Rodney expands on the idea by noting that US and British interventions to “abort the democratic process from 1953 onwards” were subsequently coupled with widespread electoral fraud to ensure “that we cannot claim at the present time to be a politically enfranchised people. We cannot claim to have chosen our own national government.” He explains: “[T]hat is one level. Below that level you find that there is reproduced in every facet of the national life the same antidemocratic tendencies. So that there are no local government elections for instance, we have local government elections that are postponed every time they become due, with ease, with no concern whatsoever. With no reaction. There are no elections taking place within certain trade unions, where workers at that basic level should be choosing their representatives to deal with their material interests. And once that antidemocratic principle is established, we see then step-by-step we move backwards. And I say backwards very deliberately.”
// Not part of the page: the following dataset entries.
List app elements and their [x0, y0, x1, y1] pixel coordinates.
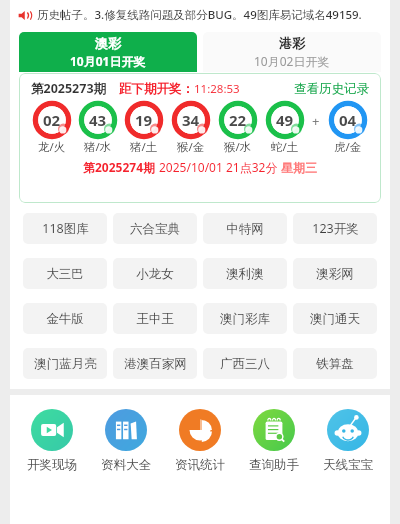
button[interactable]: 澳门蓝月亮: [23, 348, 107, 379]
button[interactable]: 铁算盘: [293, 348, 377, 379]
staticText: 10月02日开奖: [254, 53, 330, 69]
staticText: 王中王: [136, 311, 174, 327]
staticText: 118图库: [42, 220, 89, 237]
other: 资料大全: [105, 409, 147, 451]
staticText: 小龙女: [136, 266, 174, 282]
button[interactable]: 澳门通天: [293, 303, 377, 334]
staticText: 开奖现场: [27, 457, 77, 473]
staticText: 34: [182, 110, 200, 130]
staticText: 铁算盘: [316, 356, 354, 372]
staticText: 虎/金: [334, 139, 362, 155]
button[interactable]: 19: [121, 102, 167, 155]
staticText: 查询助手: [249, 457, 299, 473]
staticText: 蛇/土: [271, 139, 299, 155]
staticText: 资料大全: [101, 457, 151, 473]
button[interactable]: 天线宝宝: [312, 409, 384, 473]
staticText: 广西三八: [220, 356, 270, 372]
staticText: 六合宝典: [130, 221, 180, 237]
button[interactable]: 118图库: [23, 213, 107, 244]
staticText: 金牛版: [46, 311, 84, 327]
staticText: 10月01日开奖: [70, 53, 146, 69]
button[interactable]: 王中王: [113, 303, 197, 334]
staticText: 资讯统计: [175, 457, 225, 473]
staticText: +: [312, 112, 320, 130]
staticText: 49: [276, 110, 294, 130]
button[interactable]: 开奖现场: [16, 409, 88, 473]
staticText: 02: [43, 110, 61, 130]
staticText: 第2025274期: [83, 159, 159, 175]
staticText: 澳利澳: [226, 266, 264, 282]
button[interactable]: 港澳百家网: [113, 348, 197, 379]
staticText: 澳门蓝月亮: [34, 356, 97, 372]
staticText: 中特网: [226, 221, 264, 237]
button[interactable]: 澳彩: [19, 32, 197, 72]
staticText: 43: [89, 110, 107, 130]
button[interactable]: 澳利澳: [203, 258, 287, 289]
staticText: 港彩: [279, 35, 305, 51]
button[interactable]: 大三巴: [23, 258, 107, 289]
staticText: 11:28:53: [194, 81, 240, 97]
other: 天线宝宝: [327, 409, 369, 451]
button[interactable]: 港彩: [203, 32, 381, 72]
other: 查询助手: [253, 409, 295, 451]
button[interactable]: 中特网: [203, 213, 287, 244]
button[interactable]: 123开奖: [293, 213, 377, 244]
staticText: 猪/水: [84, 139, 112, 155]
button[interactable]: 澳门彩库: [203, 303, 287, 334]
staticText: 历史帖子。3.修复线路问题及部分BUG。49图库易记域名49159.: [37, 7, 362, 23]
staticText: 2025/10/01 21点32分: [159, 159, 281, 175]
staticText: 查看历史记录: [294, 81, 369, 97]
button[interactable]: 02: [29, 102, 75, 155]
button[interactable]: 六合宝典: [113, 213, 197, 244]
staticText: 澳彩: [95, 35, 121, 51]
staticText: 星期三: [281, 160, 317, 175]
button[interactable]: 澳彩网: [293, 258, 377, 289]
button[interactable]: 小龙女: [113, 258, 197, 289]
staticText: 猴/金: [177, 139, 205, 155]
button[interactable]: 资料大全: [90, 409, 162, 473]
staticText: 澳彩网: [316, 266, 354, 282]
staticText: 澳门彩库: [220, 311, 270, 327]
button[interactable]: 34: [167, 102, 214, 155]
staticText: 龙/火: [38, 139, 66, 155]
staticText: 大三巴: [46, 266, 84, 282]
button[interactable]: 49: [261, 102, 308, 155]
button[interactable]: 广西三八: [203, 348, 287, 379]
staticText: 澳门通天: [310, 311, 360, 327]
button[interactable]: 43: [75, 102, 121, 155]
button[interactable]: 查看历史记录: [294, 81, 369, 97]
button[interactable]: 资讯统计: [164, 409, 236, 473]
staticText: 123开奖: [312, 220, 359, 237]
staticText: 天线宝宝: [323, 457, 373, 473]
staticText: 第2025273期: [31, 80, 107, 97]
button[interactable]: 查询助手: [238, 409, 310, 473]
button[interactable]: 金牛版: [23, 303, 107, 334]
staticText: 19: [135, 110, 153, 130]
staticText: 04: [339, 110, 357, 130]
staticText: 港澳百家网: [124, 356, 187, 372]
staticText: 22: [229, 110, 247, 130]
staticText: 猪/土: [130, 139, 158, 155]
other: 开奖现场: [31, 409, 73, 451]
staticText: 距下期开奖：: [119, 81, 194, 97]
other: 资讯统计: [179, 409, 221, 451]
button[interactable]: 22: [214, 102, 261, 155]
button[interactable]: 历史帖子。3.修复线路问题及部分BUG。49图库易记域名49159.: [10, 0, 390, 30]
button[interactable]: 04: [324, 102, 371, 155]
staticText: 猴/水: [224, 139, 252, 155]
He continues: “In the early years of independence, or the last years of colonialism, we had certain illusions that having inherited the formal mode of political procedure from the British that of necessity we would not follow the path that had been followed by other Latin American territories or by countries such as Haiti under Duvalier and the Dominican Republic and Cuba and the like. And as people begin to recognize that many of these authoritarian traits and repressive institutions can and are emerging in our societies, I feel there is a growing awareness of the need to attempt to combat this repression.” He illustrates this with a comment on the way the government has “ostensibly nationalized [local] newspapers, meaning ‘in the interests of the nation’ but in practice it is specifically in the interests of the ruling party. As the prime minister of this country himself once cynically remarked, “The government never tells the newspapers what to print, just what not to print.”
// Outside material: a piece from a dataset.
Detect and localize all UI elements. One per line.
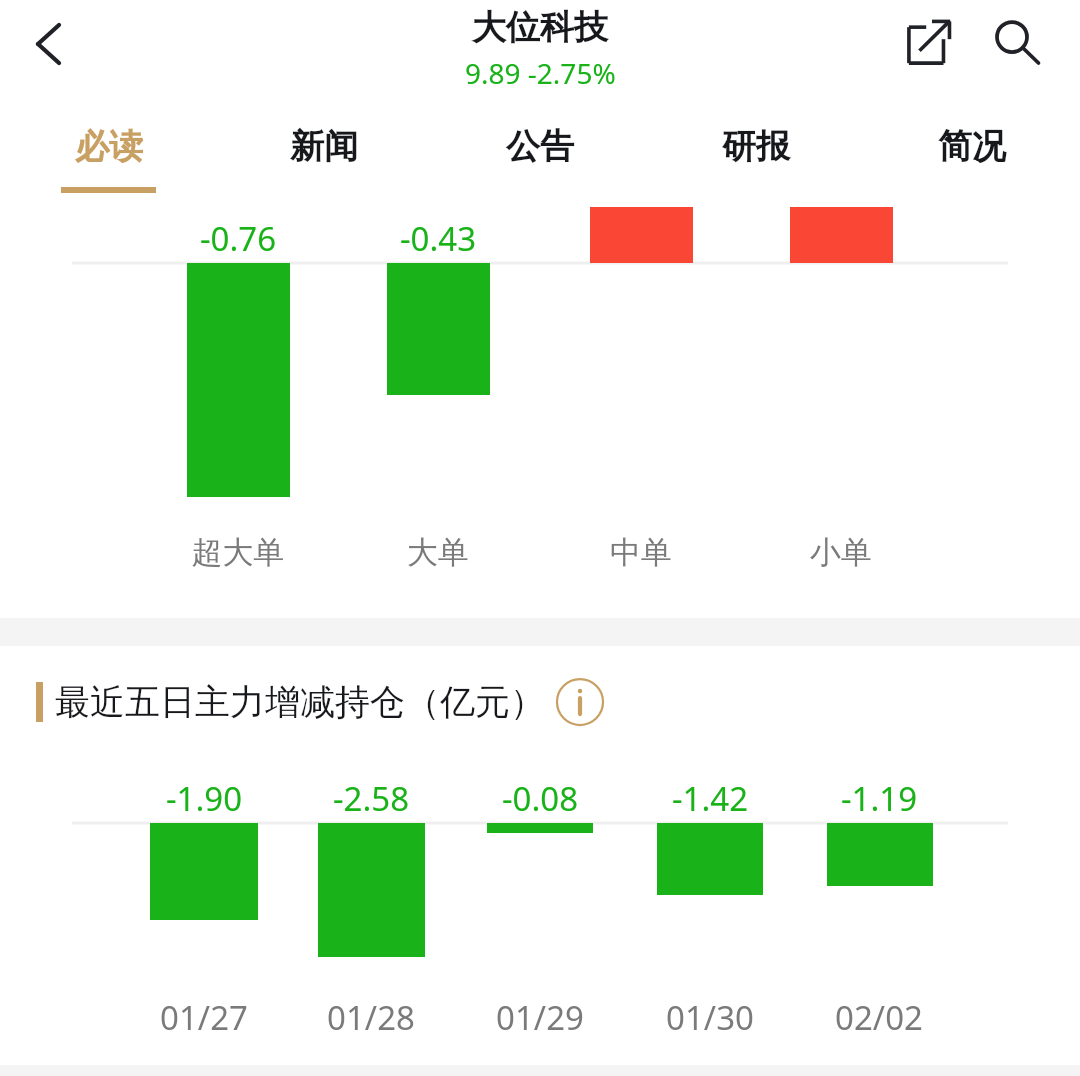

These comments are followed by a searing commentary on the dangers of allowing state control of key national industries. Rodney warns that while “It does not appear on the surface to be as frightening as the overt exploitation and oppression of the South African prisons or the Chilean torture cells, or the Brazilian torture cells, but from the viewpoint of the mass of the population in the country, and their capacity to express themselves politically, this denial of the right to work is a new, frightening dimension of our political scene.”
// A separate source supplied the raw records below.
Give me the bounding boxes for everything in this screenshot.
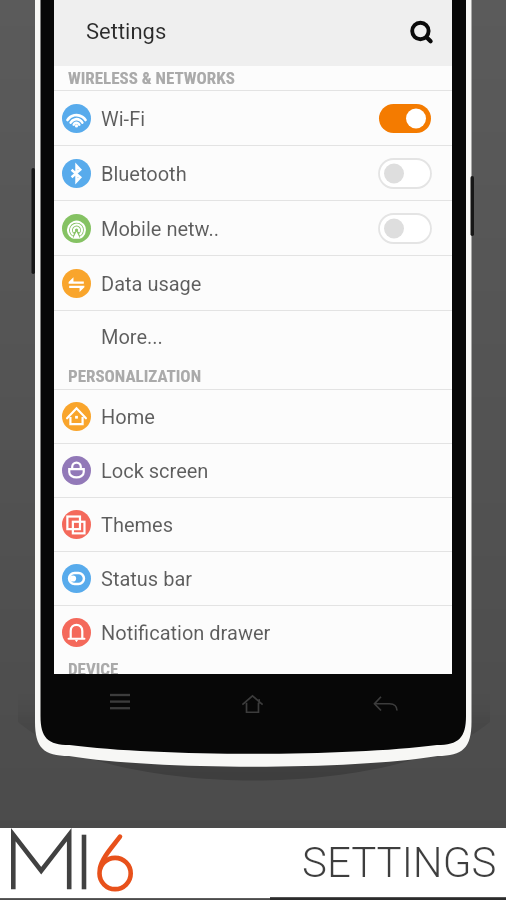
staticText: Themes	[101, 513, 174, 536]
button[interactable]: Wi-Fi	[54, 91, 452, 145]
button[interactable]: Search	[398, 11, 442, 55]
button[interactable]: Recent apps	[54, 674, 186, 736]
staticText: WIRELESS & NETWORKS	[68, 68, 235, 88]
button[interactable]: Home	[186, 674, 319, 736]
button[interactable]: Status bar	[54, 552, 452, 605]
staticText: Bluetooth	[101, 162, 187, 185]
staticText: SETTINGS	[302, 838, 497, 887]
staticText: Notification drawer	[101, 621, 271, 644]
staticText: Lock screen	[101, 459, 209, 482]
button[interactable]	[379, 159, 431, 188]
staticText: Settings	[86, 19, 167, 45]
staticText: Home	[101, 405, 155, 428]
button[interactable]: Notification drawer	[54, 606, 452, 659]
button[interactable]: Home	[54, 390, 452, 443]
button[interactable]: Mobile netw..	[54, 201, 452, 255]
button[interactable]	[379, 104, 431, 133]
button[interactable]	[379, 214, 431, 243]
button[interactable]: Data usage	[54, 256, 452, 310]
staticText: Wi-Fi	[101, 107, 146, 130]
staticText: Status bar	[101, 567, 193, 590]
staticText: More...	[101, 325, 163, 348]
button[interactable]: Lock screen	[54, 444, 452, 497]
button[interactable]: Back	[319, 674, 452, 736]
button[interactable]: Bluetooth	[54, 146, 452, 200]
button[interactable]: Themes	[54, 498, 452, 551]
staticText: Data usage	[101, 272, 202, 295]
button[interactable]: More...	[54, 311, 452, 362]
staticText: Mobile netw..	[101, 217, 219, 240]
staticText: DEVICE	[68, 659, 119, 674]
staticText: PERSONALIZATION	[68, 366, 202, 386]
Other documents from the early 80s will show that these concerns were as much part of the zeitgeist then as they appear to be now. In an essay on State Capitalism in Guyana (also published in1983, in a book called Crisis in the Caribbean, for instance, Clive Thomas recounts the political upheaval which preceded Independence before concluding: “Perhaps, above all else, the independence settlement demonstrated that there was no ‘smashing of the colonial state’ in Guyana. [This] however, should not be allowed to mask the fact that the post-colonial state … began a significant dimensional growth in three areas, namely bureaucratization, militarization and ideologization.” Thomas worried that the relative underdevelopment of the Guyanese working class and bourgeoisie coupled with a “highly complex and variegated class structure, in which ethnic factors play critical roles” had enabled the state to play a dangerous role in “class formation.”  “In Guyana, as elsewhere in the capitalist periphery…” he warned, “political/state power is being used as an instrument for the consolidation of a now developing ruling class.”

Irrespective of one’s ideological sympathies, the resonance of these words – not just in Guyana but throughout Latin America the Caribbean – is a telling indication of how little has been done to resolve some of our country’s and region’s most profound political questions; how little we have interrogated or altered the excessive power of the state and of the constitution that enables it, or extended political engagement beyond a ruling class.